--- START ---

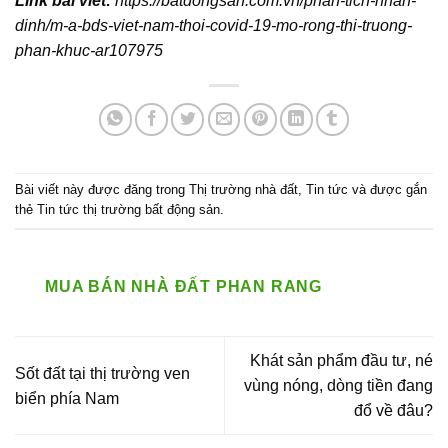
Link bài viết:
https://batdongsan.com.vn/phan-tich-nhan-
dinh/m-a-bds-viet-nam-thoi-covid-19-mo-rong-thi-truong-
phan-khuc-ar107975
Bài viết này được đăng trong
Thị trường nhà đất
,
Tin tức
và được gắn
thẻ
Tin tức thị trường bất động sản
.
MUA BÁN NHÀ ĐẤT PHAN RANG
Khát sản phẩm đầu tư, né
Sốt đất tại thị trường ven
vùng nóng, dòng tiền đang
biển phía Nam
đổ về đâu?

--- END ---

▶ _What this task involves_: The listing should be transcribed in full, exactly, and without its pictures.

▶ _Solution for this exercise_:
Link bài viết:
https://batdongsan.com.vn/phan-tich-nhan-
dinh/m-a-bds-viet-nam-thoi-covid-19-mo-rong-thi-truong-
phan-khuc-ar107975
Bài viết này được đăng trong
Thị trường nhà đất
,
Tin tức
và được gắn
thẻ
Tin tức thị trường bất động sản
.
MUA BÁN NHÀ ĐẤT PHAN RANG
Khát sản phẩm đầu tư, né
Sốt đất tại thị trường ven
vùng nóng, dòng tiền đang
biển phía Nam
đổ về đâu?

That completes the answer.